Exercise description →
The answer must be an exact copy of the entries below, with no images in it.

Input records →
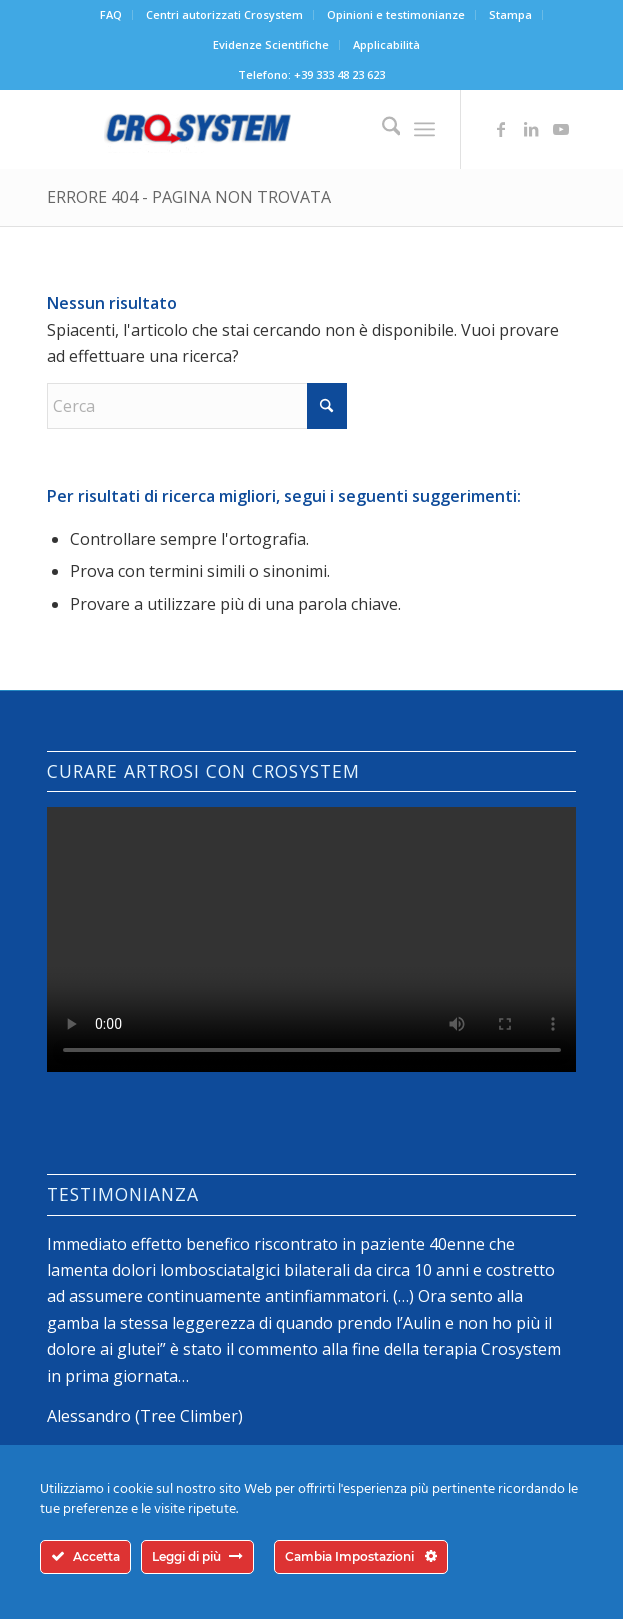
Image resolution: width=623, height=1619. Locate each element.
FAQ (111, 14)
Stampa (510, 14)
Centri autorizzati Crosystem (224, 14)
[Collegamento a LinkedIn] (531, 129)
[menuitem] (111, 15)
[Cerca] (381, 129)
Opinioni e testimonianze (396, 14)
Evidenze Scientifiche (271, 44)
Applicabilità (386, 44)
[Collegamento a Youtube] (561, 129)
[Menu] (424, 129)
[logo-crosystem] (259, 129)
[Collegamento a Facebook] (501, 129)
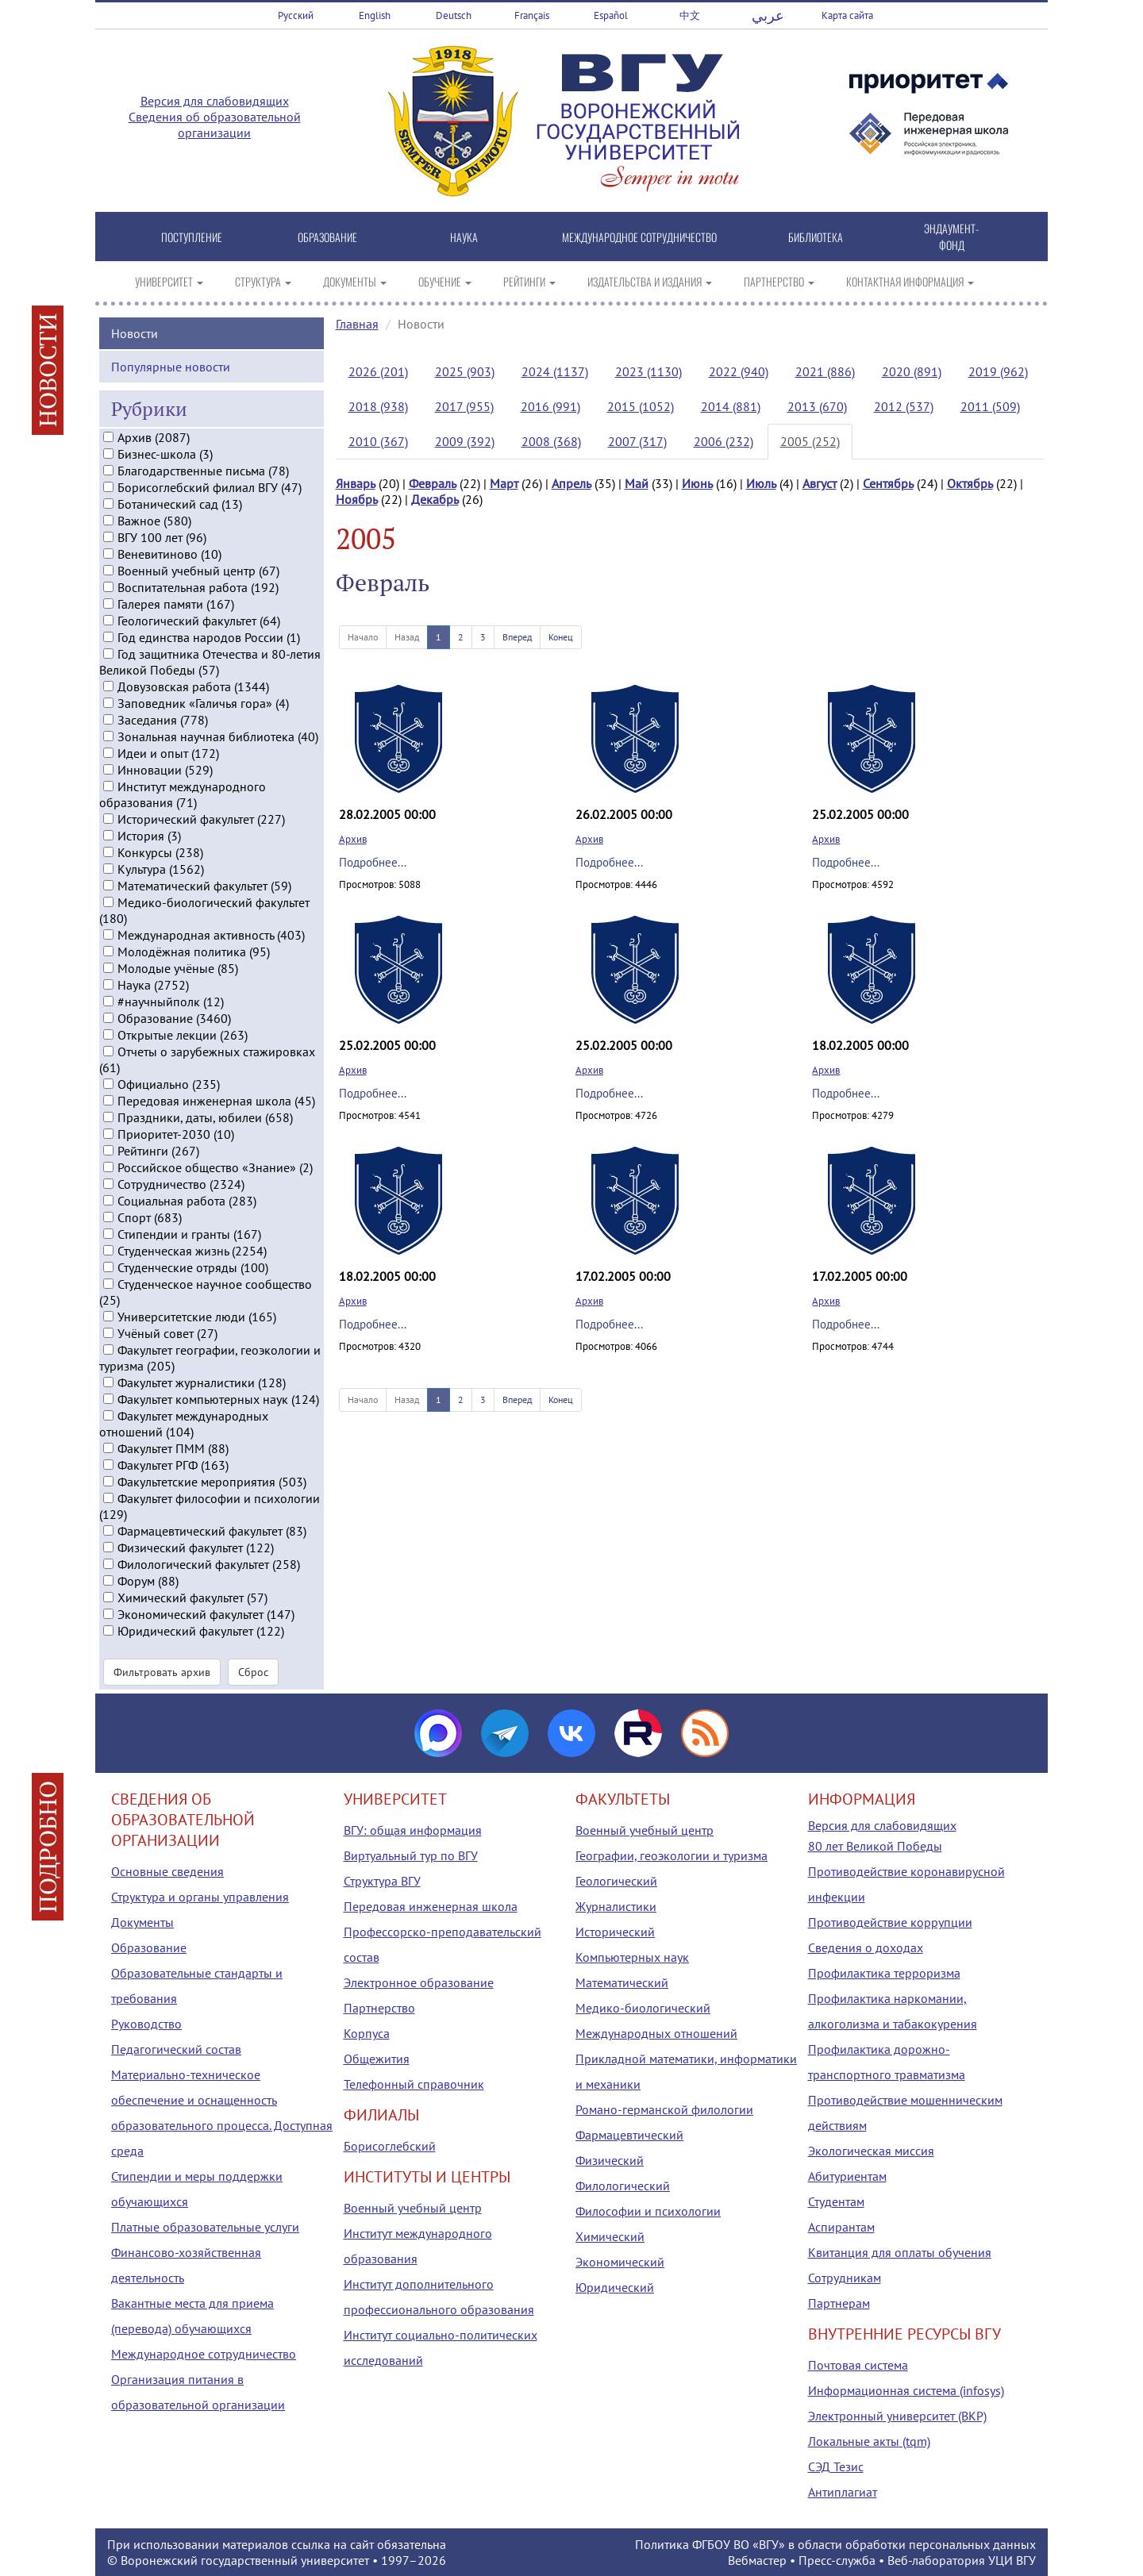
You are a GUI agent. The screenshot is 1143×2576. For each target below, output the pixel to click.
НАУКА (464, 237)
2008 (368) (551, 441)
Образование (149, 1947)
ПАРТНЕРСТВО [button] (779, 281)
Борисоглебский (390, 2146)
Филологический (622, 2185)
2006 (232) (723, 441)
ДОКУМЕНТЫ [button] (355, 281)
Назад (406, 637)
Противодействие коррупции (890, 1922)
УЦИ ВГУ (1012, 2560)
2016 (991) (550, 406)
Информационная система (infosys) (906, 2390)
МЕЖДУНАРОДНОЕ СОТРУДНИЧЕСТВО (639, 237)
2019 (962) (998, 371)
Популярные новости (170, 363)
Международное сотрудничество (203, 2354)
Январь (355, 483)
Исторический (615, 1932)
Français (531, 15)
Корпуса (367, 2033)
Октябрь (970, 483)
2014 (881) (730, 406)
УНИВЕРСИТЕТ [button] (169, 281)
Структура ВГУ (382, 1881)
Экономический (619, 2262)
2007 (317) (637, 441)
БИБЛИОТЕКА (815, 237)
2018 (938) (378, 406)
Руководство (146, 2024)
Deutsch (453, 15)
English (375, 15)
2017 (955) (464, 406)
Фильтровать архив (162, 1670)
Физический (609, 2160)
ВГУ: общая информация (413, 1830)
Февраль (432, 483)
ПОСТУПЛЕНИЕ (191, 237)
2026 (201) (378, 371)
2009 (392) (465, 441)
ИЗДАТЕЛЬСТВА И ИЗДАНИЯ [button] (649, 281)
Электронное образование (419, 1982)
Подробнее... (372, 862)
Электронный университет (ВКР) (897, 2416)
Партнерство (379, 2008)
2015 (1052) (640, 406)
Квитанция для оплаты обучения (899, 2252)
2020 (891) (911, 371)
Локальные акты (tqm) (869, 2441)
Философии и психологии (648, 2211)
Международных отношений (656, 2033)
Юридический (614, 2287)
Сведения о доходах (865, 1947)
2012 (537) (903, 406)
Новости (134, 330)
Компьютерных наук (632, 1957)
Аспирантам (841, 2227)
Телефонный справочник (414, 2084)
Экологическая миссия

Solution for this task →
Image resolution: width=623, height=1619. Locate each element.
FAQ (111, 14)
Stampa (510, 14)
Centri autorizzati Crosystem (224, 14)
[Collegamento a LinkedIn] (531, 129)
[menuitem] (111, 15)
[Cerca] (381, 129)
Opinioni e testimonianze (396, 14)
Evidenze Scientifiche (271, 44)
Applicabilità (386, 44)
[Collegamento a Youtube] (561, 129)
[Menu] (424, 129)
[logo-crosystem] (259, 129)
[Collegamento a Facebook] (501, 129)
You are a GUI agent. The screenshot is 1143×2576. For each target below, output the pixel to click.
НАУКА (464, 237)
2008 (368) (551, 441)
Образование (149, 1947)
ПАРТНЕРСТВО [button] (779, 281)
Борисоглебский (390, 2146)
Филологический (622, 2185)
2006 (232) (723, 441)
ДОКУМЕНТЫ [button] (355, 281)
Назад (406, 637)
Противодействие коррупции (890, 1922)
УЦИ ВГУ (1012, 2560)
2016 (991) (550, 406)
Информационная система (infosys) (906, 2390)
МЕЖДУНАРОДНОЕ СОТРУДНИЧЕСТВО (639, 237)
2019 (962) (998, 371)
Популярные новости (170, 363)
Международное сотрудничество (203, 2354)
Январь (355, 483)
Исторический (615, 1932)
Français (531, 15)
Корпуса (367, 2033)
Октябрь (970, 483)
2014 (881) (730, 406)
УНИВЕРСИТЕТ [button] (169, 281)
Структура ВГУ (382, 1881)
Экономический (619, 2262)
2007 (317) (637, 441)
БИБЛИОТЕКА (815, 237)
2018 (938) (378, 406)
Руководство (146, 2024)
Deutsch (453, 15)
English (375, 15)
2017 (955) (464, 406)
Фильтровать архив (162, 1670)
Физический (609, 2160)
ВГУ: общая информация (413, 1830)
Февраль (432, 483)
ПОСТУПЛЕНИЕ (191, 237)
2026 (201) (378, 371)
2009 (392) (465, 441)
ИЗДАТЕЛЬСТВА И ИЗДАНИЯ [button] (649, 281)
Электронное образование (419, 1982)
Подробнее... (372, 862)
Электронный университет (ВКР) (897, 2416)
Партнерство (379, 2008)
2015 (1052) (640, 406)
Квитанция для оплаты обучения (899, 2252)
2020 (891) (911, 371)
Локальные акты (tqm) (869, 2441)
Философии и психологии (648, 2211)
Международных отношений (656, 2033)
Юридический (614, 2287)
Сведения о доходах (865, 1947)
2012 (537) (903, 406)
Новости (134, 330)
Компьютерных наук (632, 1957)
Аспирантам (841, 2227)
Телефонный справочник (414, 2084)
Экологическая миссия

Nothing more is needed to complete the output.